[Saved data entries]
****************************************

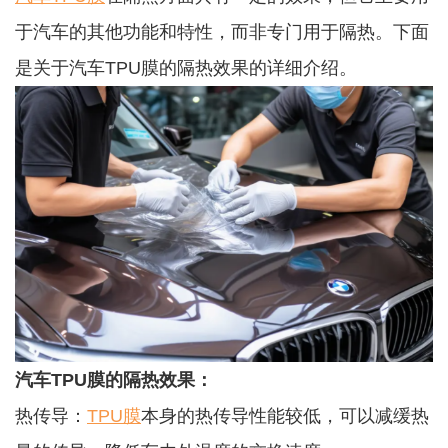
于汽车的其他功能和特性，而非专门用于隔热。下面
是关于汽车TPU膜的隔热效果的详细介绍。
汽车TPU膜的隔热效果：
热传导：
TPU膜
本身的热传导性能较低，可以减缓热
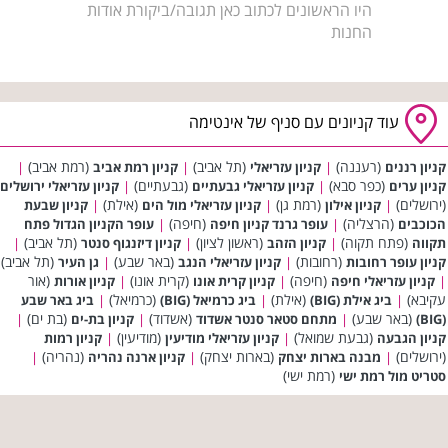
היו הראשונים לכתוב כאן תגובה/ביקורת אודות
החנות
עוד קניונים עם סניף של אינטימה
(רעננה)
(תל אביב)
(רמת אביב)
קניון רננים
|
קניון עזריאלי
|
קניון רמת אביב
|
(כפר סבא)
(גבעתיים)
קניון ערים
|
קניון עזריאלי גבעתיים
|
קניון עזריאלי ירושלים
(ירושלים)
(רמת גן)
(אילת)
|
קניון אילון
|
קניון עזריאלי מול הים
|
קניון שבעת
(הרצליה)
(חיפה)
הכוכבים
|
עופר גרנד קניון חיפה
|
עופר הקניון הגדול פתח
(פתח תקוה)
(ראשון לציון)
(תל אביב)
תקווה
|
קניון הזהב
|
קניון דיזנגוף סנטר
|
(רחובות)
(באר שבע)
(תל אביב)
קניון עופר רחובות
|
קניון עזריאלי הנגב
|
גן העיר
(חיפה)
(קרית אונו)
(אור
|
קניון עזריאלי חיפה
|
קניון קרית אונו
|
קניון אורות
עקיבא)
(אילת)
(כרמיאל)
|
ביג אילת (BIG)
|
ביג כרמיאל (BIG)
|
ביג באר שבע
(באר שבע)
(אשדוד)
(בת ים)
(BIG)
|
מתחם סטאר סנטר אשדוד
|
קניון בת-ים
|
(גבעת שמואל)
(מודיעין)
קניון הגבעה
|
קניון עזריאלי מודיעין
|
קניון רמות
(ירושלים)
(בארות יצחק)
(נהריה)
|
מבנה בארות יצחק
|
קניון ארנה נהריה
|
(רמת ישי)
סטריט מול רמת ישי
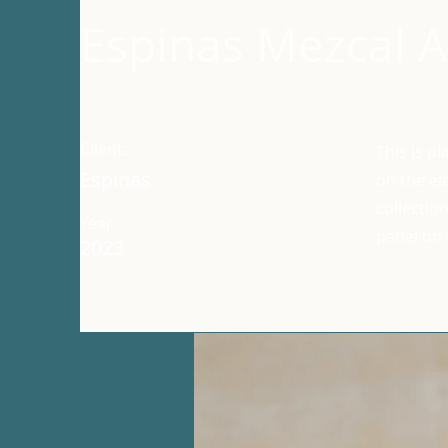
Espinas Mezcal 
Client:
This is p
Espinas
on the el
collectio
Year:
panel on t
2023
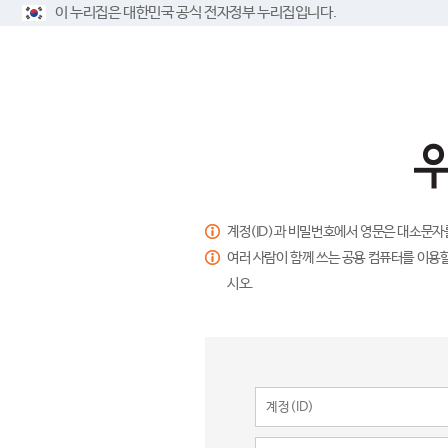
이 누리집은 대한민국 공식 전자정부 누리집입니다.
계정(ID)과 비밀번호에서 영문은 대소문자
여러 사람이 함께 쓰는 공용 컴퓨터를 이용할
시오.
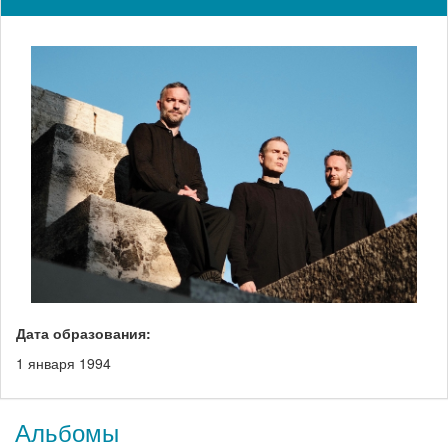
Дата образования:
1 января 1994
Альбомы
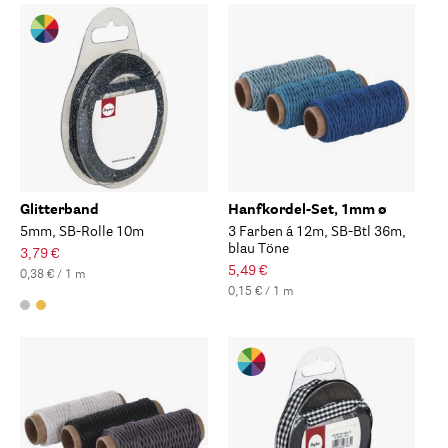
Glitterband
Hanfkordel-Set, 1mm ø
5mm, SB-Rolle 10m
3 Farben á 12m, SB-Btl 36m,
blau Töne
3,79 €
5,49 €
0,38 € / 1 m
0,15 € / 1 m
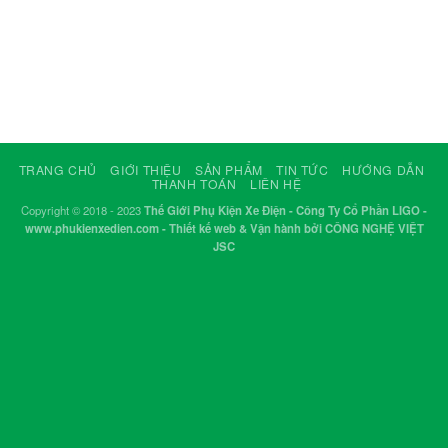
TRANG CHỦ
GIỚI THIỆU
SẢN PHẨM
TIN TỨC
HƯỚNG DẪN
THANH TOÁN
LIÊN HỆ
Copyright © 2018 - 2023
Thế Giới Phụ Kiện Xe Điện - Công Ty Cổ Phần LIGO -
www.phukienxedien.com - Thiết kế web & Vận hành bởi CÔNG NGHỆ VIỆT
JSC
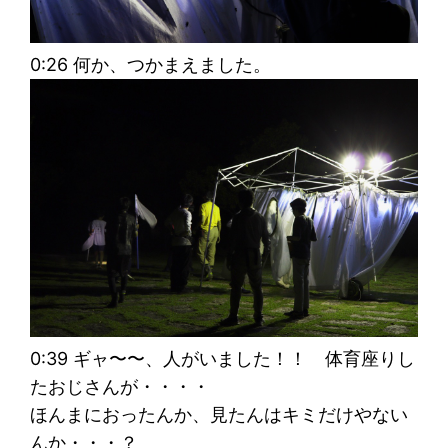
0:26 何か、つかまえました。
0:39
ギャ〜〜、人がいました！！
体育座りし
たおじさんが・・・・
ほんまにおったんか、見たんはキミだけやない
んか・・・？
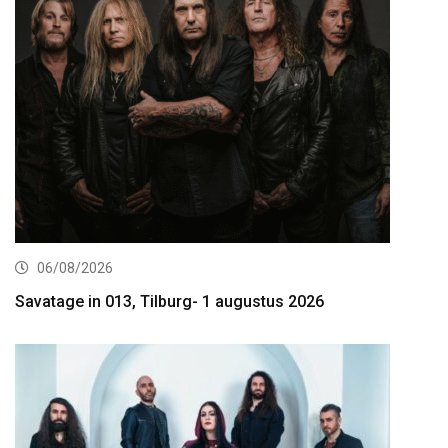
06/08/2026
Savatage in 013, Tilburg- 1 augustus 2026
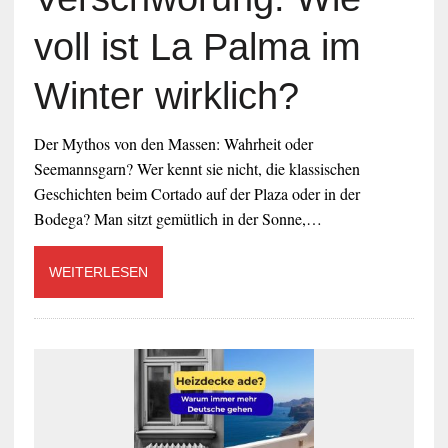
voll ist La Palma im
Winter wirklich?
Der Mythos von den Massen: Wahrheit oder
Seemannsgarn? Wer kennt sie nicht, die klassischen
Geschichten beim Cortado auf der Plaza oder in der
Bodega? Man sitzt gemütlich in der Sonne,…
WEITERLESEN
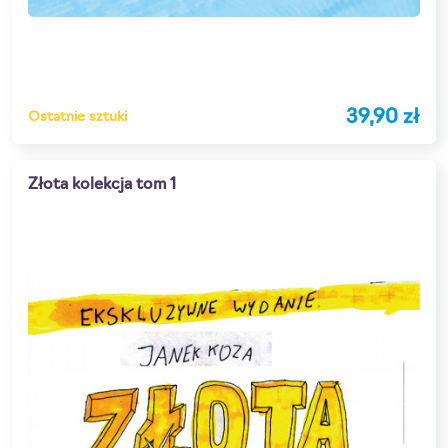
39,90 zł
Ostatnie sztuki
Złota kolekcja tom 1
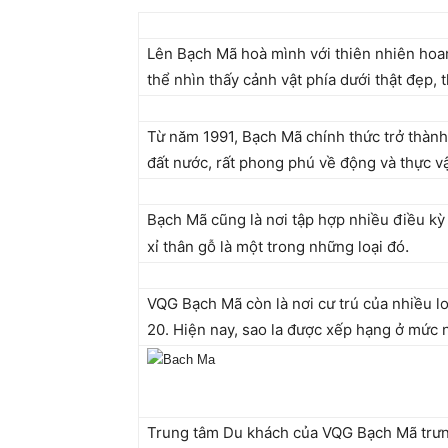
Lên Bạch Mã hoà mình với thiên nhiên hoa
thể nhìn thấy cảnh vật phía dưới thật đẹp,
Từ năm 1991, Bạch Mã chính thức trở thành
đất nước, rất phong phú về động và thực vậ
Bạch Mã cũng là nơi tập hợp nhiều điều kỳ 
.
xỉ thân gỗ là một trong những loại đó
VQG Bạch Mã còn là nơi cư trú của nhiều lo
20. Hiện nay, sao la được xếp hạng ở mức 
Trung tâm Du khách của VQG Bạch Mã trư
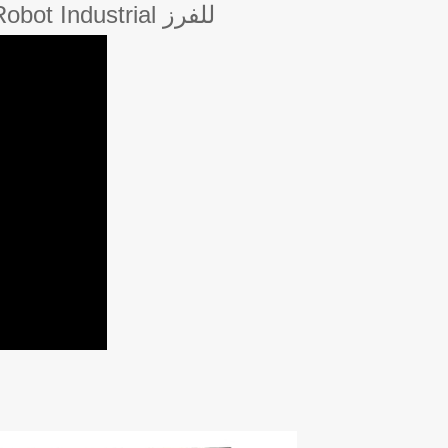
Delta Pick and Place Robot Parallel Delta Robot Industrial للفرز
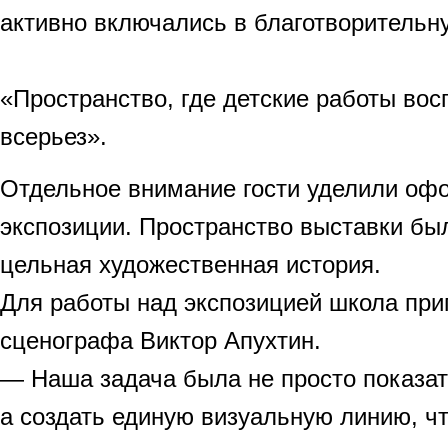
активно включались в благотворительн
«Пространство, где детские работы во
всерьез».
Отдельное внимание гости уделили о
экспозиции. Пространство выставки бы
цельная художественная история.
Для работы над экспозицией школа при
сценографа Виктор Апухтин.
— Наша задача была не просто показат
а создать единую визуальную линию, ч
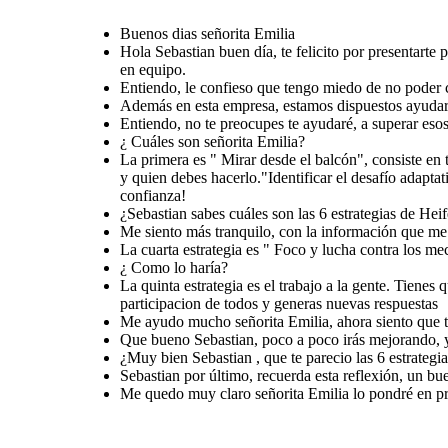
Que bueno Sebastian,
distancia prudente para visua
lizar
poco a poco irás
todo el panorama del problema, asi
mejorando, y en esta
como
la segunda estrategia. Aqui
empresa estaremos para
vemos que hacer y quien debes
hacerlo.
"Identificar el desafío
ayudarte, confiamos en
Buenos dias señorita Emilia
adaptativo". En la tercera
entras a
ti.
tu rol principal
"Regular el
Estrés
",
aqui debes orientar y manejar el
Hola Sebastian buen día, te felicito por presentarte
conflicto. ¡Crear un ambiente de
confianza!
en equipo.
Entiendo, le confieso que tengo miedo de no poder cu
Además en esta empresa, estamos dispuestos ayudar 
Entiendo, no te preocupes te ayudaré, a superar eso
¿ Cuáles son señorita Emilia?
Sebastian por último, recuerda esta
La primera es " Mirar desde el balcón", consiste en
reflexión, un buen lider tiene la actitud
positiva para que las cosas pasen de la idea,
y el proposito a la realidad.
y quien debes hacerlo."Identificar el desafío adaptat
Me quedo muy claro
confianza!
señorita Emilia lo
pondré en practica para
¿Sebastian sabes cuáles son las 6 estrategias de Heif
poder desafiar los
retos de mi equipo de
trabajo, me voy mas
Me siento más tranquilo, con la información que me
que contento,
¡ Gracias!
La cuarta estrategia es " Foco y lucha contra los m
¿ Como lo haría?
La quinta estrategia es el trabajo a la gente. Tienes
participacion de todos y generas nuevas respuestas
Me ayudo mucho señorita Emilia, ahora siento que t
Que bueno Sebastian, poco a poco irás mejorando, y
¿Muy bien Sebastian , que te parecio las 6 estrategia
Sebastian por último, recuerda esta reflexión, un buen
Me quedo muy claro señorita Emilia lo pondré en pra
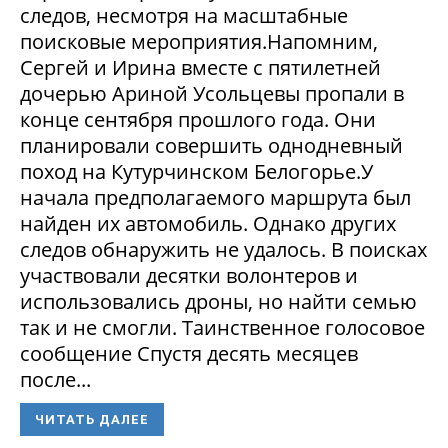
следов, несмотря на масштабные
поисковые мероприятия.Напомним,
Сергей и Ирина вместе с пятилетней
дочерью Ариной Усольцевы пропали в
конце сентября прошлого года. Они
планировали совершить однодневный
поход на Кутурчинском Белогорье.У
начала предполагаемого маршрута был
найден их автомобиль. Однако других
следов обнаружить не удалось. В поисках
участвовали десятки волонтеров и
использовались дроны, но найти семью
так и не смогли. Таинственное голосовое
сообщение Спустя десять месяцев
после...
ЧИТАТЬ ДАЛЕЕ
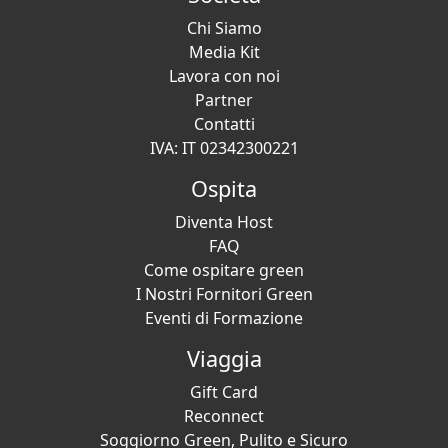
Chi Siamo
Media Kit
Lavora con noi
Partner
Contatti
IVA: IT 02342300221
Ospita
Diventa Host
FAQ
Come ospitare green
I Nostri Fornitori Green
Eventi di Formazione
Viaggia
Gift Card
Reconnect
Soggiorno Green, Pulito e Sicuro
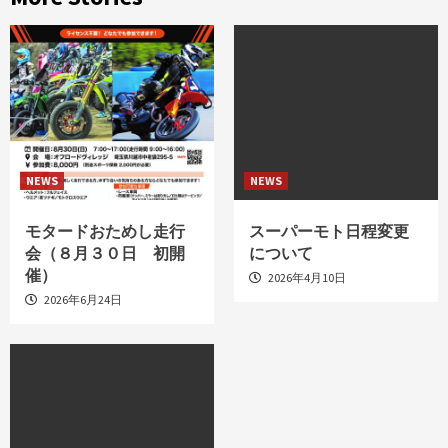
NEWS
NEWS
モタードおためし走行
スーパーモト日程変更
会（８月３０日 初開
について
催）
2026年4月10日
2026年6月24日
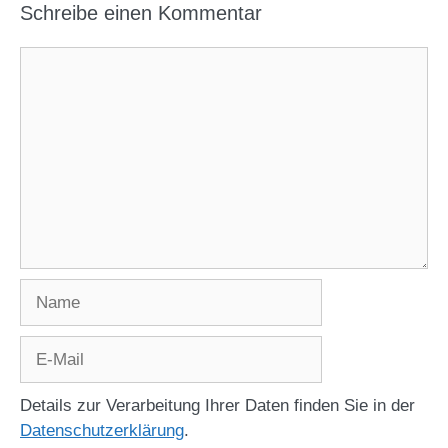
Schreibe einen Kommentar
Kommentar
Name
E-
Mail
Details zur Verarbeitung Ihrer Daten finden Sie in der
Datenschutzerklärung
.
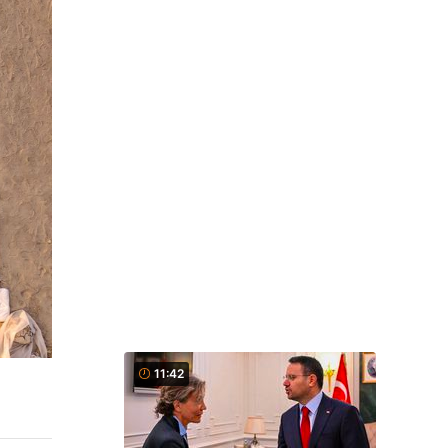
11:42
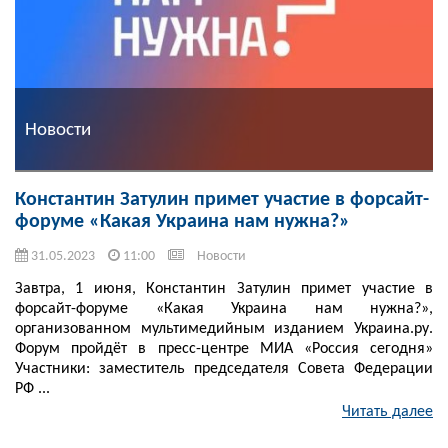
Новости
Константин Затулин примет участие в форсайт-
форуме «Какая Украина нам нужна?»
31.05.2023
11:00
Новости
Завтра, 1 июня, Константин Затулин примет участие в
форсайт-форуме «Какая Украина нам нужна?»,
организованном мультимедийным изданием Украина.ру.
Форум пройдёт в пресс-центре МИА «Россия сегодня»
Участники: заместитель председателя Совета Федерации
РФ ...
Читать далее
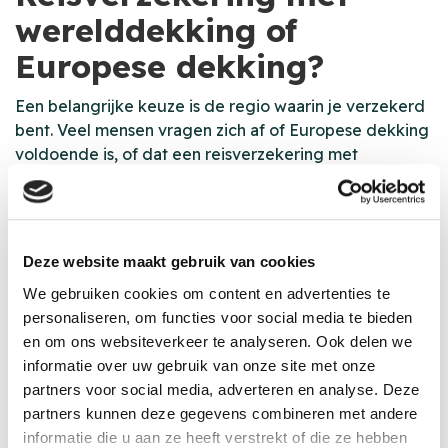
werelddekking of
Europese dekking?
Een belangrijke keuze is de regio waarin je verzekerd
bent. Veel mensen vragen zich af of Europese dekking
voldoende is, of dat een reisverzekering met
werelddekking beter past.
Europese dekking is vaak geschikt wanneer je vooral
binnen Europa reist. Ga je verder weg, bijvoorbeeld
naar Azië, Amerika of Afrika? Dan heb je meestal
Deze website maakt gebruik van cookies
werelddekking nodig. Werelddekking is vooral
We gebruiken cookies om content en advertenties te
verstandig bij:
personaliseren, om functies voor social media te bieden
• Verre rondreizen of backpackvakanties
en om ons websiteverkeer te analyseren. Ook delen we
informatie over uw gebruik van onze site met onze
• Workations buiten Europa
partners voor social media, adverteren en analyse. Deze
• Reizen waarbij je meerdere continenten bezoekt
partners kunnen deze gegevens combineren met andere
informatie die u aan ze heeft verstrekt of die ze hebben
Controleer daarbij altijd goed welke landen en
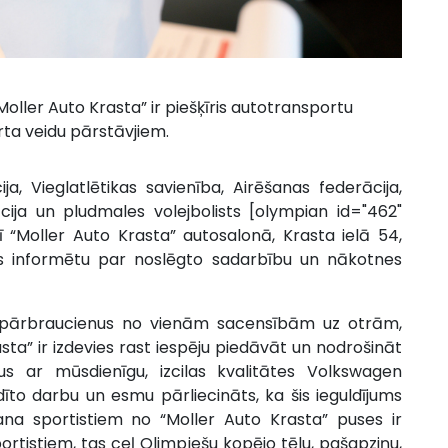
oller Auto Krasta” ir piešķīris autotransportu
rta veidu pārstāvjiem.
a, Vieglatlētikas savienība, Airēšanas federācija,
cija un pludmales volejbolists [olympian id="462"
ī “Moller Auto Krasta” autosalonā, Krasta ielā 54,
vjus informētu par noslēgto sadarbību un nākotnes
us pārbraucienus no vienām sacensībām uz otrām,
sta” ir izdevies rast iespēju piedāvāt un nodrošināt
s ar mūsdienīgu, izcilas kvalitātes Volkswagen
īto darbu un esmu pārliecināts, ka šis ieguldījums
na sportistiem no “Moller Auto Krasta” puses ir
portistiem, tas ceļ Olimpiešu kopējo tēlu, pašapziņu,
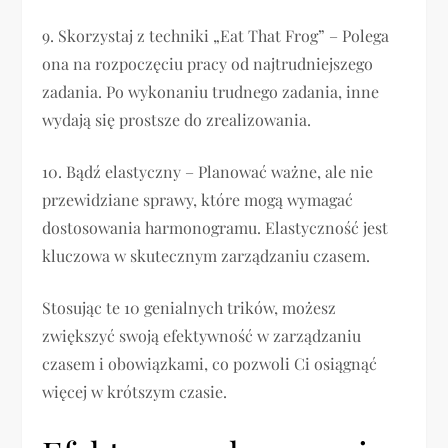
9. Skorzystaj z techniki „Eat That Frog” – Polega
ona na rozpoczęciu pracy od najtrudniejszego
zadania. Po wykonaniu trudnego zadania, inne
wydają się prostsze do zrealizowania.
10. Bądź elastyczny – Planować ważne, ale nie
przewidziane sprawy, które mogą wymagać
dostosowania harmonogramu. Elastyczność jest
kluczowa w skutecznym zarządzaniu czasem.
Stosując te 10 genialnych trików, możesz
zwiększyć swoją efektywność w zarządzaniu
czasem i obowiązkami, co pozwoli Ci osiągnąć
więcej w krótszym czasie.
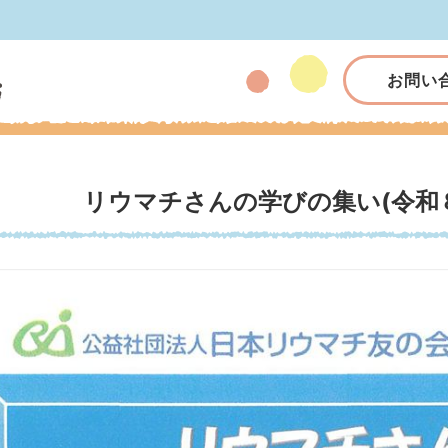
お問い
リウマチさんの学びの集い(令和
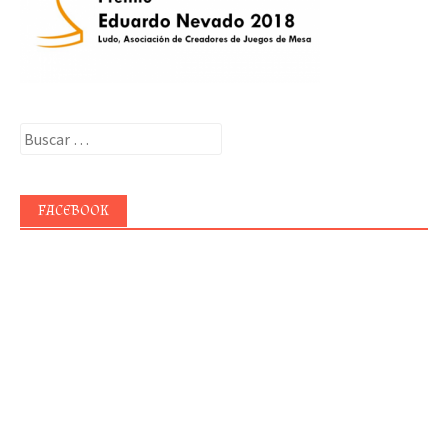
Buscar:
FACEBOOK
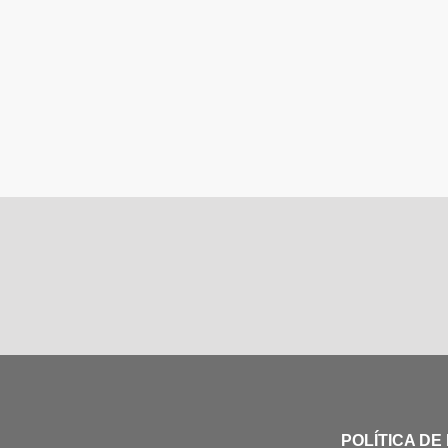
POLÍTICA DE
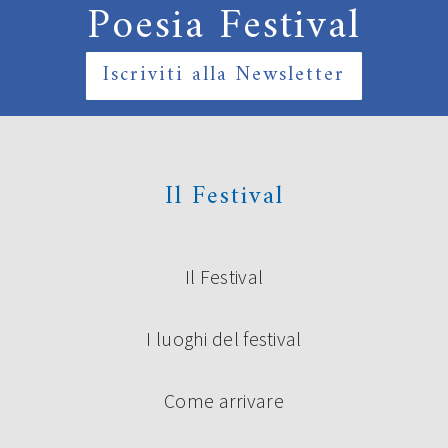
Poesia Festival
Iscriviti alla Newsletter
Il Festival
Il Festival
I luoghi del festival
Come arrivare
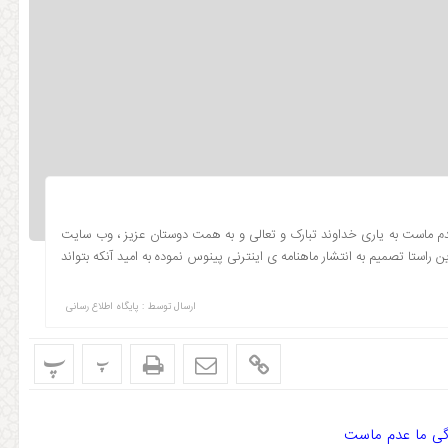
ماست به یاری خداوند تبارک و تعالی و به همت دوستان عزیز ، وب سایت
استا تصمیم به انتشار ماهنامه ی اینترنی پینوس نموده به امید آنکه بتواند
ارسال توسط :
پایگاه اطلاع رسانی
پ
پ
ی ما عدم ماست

****************************************

◆ **Task statement**
Output only the lines from the start of the data through the line that holds "Thế Giới Phụ". Keep them exact and leave the pictures out.

◆ **Exercise response**
于汽车的其他功能和特性，而非专门用于隔热。下面
是关于汽车TPU膜的隔热效果的详细介绍。
汽车TPU膜的隔热效果：
热传导：
TPU膜
本身的热传导性能较低，可以减缓热
היו הראשונים לכתוב כאן תגובה/ביקורת אודות
החנות
עוד קניונים עם סניף של אינטימה
(רעננה)
(תל אביב)
(רמת אביב)
קניון רננים
|
קניון עזריאלי
|
קניון רמת אביב
|
(כפר סבא)
(גבעתיים)
קניון ערים
|
קניון עזריאלי גבעתיים
|
קניון עזריאלי ירושלים
(ירושלים)
(רמת גן)
(אילת)
|
קניון אילון
|
קניון עזריאלי מול הים
|
קניון שבעת
(הרצליה)
(חיפה)
הכוכבים
|
עופר גרנד קניון חיפה
|
עופר הקניון הגדול פתח
(פתח תקוה)
(ראשון לציון)
(תל אביב)
תקווה
|
קניון הזהב
|
קניון דיזנגוף סנטר
|
(רחובות)
(באר שבע)
(תל אביב)
קניון עופר רחובות
|
קניון עזריאלי הנגב
|
גן העיר
(חיפה)
(קרית אונו)
(אור
|
קניון עזריאלי חיפה
|
קניון קרית אונו
|
קניון אורות
עקיבא)
(אילת)
(כרמיאל)
|
ביג אילת (BIG)
|
ביג כרמיאל (BIG)
|
ביג באר שבע
(באר שבע)
(אשדוד)
(בת ים)
(BIG)
|
מתחם סטאר סנטר אשדוד
|
קניון בת-ים
|
(גבעת שמואל)
(מודיעין)
קניון הגבעה
|
קניון עזריאלי מודיעין
|
קניון רמות
(ירושלים)
(בארות יצחק)
(נהריה)
|
מבנה בארות יצחק
|
קניון ארנה נהריה
|
(רמת ישי)
סטריט מול רמת ישי
Espinas Mezcal 
Client:
This is p
Espinas
on the el
collectio
Year:
panel on t
2023
이 누리집은 대한민국 공식 전자정부 누리집입니다.
계정(ID)과 비밀번호에서 영문은 대소문자
여러 사람이 함께 쓰는 공용 컴퓨터를 이용할
시오.
Дата образования:
1 января 1994
Альбомы
Glitterband
Hanfkordel-Set, 1mm ø
5mm, SB-Rolle 10m
3 Farben á 12m, SB-Btl 36m,
blau Töne
3,79 €
5,49 €
0,38 € / 1 m
0,15 € / 1 m
TRANG CHỦ
GIỚI THIỆU
SẢN PHẨM
TIN TỨC
HƯỚNG DẪN
THANH TOÁN
LIÊN HỆ
Copyright © 2018 - 2023
Thế Giới Phụ Kiện Xe Điện - Công Ty Cổ Phần LIGO -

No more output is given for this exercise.